If your annual turnover crosses the VAT threshold, register for a PAN (and VAT where applicable). A PAN bill also makes you look more credible to serious buyers and is needed for any formal export documentation.
Set Up Payments That Both Markets Can Actually Use
This is where many artisans lose sales. A buyer in Kathmandu wants eSewa, Khalti, or bank transfer; a buyer in Sydney wants to pay by card. If you only offer one, you cut off half your customers.
- For local orders, enable eSewa and Khalti for instant payment, plus COD for first-time buyers who don't trust online stores yet.
- For diaspora orders, offer card payment or bank transfer so they don't need a Nepali wallet.
This is one area where a local platform earns its keep. Saauzi lets you build an online store with eSewa, Khalti, and bank payments connected out of the box, alongside COD and delivery tracking — so you're not stitching together five different tools or asking customers to "send to this number and screenshot it."
Solve Delivery — Especially for Fragile, High-Value Crafts
Pashmina is light, which is good for shipping, but it's also valuable, so packaging and tracking matter.
Inside Nepal
- Use established local couriers (Pathao, NCM, Aramex, or your reliable city delivery rider) and confirm whether they handle COD remittance — you want the cash collected and returned to you cleanly.
- Pack in a sealed poly bag inside a box so the item survives monsoon rain and dusty roads.
Outside Nepal
- Compare Nepal Post EMS against private couriers (DHL, Aramex, FedEx). EMS is cheaper; private couriers are faster and more trackable.
- Always give the customer a tracking number — diaspora buyers worry until the parcel lands.
- Declare contents honestly for customs and keep packaging slim to control weight-based costs.
Time Your Push Around Dashain and Tihar
The festival season is your single biggest opportunity, and the diaspora market peaks here. Nepalis abroad start buying gifts weeks before Dashain because they need time for international shipping. Plan backwards:
- Have festival stock photographed and listed at least 4–6 weeks early.
- Post a clear "order by this date to receive before Dashain" deadline for international buyers.
- Bundle gift sets (a shawl plus a small felt item) — they sell well as presents and raise your average order value.
Build Trust So Strangers Buy From You
For a first-time buyer, a handmade shop they've never heard of is a risk.

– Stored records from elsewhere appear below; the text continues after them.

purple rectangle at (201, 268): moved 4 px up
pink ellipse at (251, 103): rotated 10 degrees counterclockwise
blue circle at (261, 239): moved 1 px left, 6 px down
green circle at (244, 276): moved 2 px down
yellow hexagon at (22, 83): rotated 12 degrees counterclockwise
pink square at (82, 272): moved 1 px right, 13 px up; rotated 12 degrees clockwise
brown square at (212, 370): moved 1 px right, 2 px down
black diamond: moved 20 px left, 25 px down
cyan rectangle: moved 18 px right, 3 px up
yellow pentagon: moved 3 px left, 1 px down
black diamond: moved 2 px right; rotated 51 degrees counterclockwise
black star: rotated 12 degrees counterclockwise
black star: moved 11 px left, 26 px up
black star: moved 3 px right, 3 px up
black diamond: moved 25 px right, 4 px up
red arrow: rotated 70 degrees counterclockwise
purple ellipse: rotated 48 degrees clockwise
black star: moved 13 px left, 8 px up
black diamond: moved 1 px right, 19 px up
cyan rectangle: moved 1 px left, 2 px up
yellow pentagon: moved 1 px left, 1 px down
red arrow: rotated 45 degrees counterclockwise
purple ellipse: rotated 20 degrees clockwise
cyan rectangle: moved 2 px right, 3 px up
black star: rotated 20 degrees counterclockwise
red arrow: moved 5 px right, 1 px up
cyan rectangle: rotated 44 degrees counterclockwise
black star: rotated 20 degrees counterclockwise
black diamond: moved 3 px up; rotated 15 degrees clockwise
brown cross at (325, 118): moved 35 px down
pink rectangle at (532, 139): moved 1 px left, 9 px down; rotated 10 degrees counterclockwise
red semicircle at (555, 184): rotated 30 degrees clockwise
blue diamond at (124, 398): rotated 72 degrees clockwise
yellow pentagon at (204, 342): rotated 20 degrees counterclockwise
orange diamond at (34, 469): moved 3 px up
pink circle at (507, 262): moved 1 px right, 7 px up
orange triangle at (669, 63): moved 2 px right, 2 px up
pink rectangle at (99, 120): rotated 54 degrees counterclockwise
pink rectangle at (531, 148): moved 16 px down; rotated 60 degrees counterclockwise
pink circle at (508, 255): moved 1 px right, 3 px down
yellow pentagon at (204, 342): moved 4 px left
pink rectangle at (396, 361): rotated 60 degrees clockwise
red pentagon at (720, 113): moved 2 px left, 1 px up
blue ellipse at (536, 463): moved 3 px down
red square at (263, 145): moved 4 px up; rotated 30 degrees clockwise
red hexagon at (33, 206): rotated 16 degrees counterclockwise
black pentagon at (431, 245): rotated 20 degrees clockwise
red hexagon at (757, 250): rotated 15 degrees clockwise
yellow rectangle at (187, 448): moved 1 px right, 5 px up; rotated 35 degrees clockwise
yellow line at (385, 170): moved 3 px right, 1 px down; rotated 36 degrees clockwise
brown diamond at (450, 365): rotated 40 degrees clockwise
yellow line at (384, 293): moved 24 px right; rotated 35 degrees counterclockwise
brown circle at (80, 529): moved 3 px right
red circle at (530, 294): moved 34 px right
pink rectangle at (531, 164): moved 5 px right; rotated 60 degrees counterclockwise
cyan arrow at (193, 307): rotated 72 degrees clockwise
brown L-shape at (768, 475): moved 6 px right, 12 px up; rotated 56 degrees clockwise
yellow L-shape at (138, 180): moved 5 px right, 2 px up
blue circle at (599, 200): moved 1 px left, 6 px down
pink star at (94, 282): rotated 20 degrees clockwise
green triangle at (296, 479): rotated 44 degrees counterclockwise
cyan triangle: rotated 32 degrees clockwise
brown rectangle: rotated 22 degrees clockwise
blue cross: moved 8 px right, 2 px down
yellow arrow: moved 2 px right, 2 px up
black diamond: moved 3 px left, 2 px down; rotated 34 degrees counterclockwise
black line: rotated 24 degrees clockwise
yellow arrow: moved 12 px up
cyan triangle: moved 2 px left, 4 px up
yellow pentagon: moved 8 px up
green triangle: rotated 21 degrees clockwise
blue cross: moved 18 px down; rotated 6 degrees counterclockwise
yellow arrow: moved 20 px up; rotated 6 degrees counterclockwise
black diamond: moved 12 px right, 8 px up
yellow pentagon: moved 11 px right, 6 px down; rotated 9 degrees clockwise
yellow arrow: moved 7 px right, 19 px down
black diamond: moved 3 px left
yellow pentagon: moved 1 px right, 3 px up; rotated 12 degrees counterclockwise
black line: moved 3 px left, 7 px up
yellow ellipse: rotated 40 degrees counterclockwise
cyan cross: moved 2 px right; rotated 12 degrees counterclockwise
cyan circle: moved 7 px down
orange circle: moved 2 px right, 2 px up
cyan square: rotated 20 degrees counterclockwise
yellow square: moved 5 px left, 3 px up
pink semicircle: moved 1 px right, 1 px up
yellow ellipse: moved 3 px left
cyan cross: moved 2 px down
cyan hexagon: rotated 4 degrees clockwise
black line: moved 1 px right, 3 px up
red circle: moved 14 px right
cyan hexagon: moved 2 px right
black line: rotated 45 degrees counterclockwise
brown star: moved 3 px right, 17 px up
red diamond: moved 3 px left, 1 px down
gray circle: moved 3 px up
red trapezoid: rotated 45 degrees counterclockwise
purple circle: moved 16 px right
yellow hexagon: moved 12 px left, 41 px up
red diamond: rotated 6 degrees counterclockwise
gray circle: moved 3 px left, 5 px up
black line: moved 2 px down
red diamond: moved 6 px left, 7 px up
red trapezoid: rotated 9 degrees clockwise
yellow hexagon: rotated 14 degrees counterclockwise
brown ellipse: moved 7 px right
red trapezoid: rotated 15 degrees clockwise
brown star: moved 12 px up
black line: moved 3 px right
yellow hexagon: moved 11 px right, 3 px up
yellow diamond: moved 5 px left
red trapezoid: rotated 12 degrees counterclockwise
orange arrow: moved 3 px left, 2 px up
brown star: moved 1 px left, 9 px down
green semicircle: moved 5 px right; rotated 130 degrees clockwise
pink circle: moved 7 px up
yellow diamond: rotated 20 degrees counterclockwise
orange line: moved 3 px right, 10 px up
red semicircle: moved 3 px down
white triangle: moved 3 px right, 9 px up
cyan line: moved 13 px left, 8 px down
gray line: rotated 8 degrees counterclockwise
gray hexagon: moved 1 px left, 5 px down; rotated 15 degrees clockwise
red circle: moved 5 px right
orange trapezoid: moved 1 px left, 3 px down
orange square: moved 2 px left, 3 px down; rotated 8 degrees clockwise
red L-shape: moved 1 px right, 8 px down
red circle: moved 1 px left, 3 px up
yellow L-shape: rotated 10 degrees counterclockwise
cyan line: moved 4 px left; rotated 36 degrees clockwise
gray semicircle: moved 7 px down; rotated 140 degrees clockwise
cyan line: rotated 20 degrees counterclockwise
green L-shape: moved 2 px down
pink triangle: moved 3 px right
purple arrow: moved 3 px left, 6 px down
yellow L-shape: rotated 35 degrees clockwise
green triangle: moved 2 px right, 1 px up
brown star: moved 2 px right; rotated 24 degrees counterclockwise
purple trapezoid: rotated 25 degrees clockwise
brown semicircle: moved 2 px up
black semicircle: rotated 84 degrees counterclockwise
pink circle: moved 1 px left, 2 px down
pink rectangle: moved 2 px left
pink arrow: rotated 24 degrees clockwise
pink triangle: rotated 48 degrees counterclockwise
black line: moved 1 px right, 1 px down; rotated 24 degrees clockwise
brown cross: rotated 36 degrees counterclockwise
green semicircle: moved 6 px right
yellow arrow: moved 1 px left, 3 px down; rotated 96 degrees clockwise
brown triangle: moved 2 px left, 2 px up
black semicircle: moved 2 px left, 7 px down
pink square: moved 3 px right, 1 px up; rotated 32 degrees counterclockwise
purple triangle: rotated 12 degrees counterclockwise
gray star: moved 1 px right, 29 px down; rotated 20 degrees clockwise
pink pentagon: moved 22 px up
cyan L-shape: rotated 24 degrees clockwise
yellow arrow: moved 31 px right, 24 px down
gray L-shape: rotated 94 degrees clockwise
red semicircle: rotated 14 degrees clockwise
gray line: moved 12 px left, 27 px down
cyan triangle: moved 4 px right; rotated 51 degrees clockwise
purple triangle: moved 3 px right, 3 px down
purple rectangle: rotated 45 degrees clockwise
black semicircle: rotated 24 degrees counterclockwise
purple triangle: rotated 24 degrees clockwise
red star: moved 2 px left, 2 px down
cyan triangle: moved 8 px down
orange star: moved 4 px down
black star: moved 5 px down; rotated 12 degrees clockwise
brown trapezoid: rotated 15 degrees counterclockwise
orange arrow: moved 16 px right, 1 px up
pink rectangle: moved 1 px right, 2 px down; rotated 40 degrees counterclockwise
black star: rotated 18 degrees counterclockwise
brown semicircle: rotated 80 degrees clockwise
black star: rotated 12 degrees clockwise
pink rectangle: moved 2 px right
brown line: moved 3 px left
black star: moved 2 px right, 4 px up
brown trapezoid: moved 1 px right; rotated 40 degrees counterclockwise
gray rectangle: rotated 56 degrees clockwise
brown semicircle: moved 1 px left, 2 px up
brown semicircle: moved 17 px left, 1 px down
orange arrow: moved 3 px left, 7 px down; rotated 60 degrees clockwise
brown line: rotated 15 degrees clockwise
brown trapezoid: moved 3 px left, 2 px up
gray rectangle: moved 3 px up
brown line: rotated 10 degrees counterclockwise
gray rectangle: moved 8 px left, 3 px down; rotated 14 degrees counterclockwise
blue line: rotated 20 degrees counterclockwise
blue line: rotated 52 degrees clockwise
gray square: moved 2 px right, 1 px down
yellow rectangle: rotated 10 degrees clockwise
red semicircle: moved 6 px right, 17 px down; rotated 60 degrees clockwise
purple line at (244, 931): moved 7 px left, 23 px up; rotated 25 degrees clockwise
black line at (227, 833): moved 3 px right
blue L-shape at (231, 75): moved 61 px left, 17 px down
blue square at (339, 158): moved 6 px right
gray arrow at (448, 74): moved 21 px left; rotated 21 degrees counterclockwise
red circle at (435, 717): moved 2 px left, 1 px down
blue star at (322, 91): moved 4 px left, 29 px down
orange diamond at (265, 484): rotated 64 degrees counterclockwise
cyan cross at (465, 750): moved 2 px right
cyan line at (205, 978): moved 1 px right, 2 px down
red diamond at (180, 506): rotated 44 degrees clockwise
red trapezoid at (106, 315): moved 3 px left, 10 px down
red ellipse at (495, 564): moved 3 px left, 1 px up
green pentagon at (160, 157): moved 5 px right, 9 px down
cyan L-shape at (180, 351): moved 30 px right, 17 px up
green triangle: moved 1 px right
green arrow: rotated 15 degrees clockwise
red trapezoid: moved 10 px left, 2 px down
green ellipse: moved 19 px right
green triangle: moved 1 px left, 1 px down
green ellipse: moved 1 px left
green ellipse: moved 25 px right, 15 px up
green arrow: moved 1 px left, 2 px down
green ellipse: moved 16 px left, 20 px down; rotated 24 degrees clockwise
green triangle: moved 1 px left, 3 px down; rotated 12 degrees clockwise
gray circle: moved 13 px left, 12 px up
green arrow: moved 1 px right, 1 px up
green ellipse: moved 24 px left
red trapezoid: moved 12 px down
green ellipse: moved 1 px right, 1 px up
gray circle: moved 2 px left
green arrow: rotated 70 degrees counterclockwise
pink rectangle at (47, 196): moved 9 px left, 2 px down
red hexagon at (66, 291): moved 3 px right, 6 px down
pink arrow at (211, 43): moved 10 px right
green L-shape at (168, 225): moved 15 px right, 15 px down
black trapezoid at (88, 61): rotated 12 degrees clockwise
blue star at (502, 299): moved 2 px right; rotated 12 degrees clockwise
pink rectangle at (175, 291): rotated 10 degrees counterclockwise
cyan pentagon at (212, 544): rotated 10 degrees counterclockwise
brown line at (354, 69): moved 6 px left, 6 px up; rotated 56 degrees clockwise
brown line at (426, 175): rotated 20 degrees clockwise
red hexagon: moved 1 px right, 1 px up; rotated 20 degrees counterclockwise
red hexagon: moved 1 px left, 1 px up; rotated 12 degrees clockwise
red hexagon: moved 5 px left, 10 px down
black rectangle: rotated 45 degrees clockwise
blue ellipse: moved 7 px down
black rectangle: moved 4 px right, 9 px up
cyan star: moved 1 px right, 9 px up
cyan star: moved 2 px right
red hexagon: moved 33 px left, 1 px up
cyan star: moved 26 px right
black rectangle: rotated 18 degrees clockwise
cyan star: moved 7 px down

Reduce it:
- Show your workshop and the people behind the work in photos and short videos.
- Display real customer reviews and reshare photos buyers send you.
- Write a clear return and exchange policy, even a simple one.
- Reply fast. On Nepali social media, the seller who answers within minutes usually wins the sale.
Your Takeaway: Start This Week
You don't need everything perfect to begin. This week, do three things: photograph your five best pieces properly, set both a local NPR price and an export price for each, and set up a store that accepts eSewa, Khalti, card, and COD in one place. Then make your first festival post early. The diaspora is already looking for a piece of home — make sure yours is the one they find.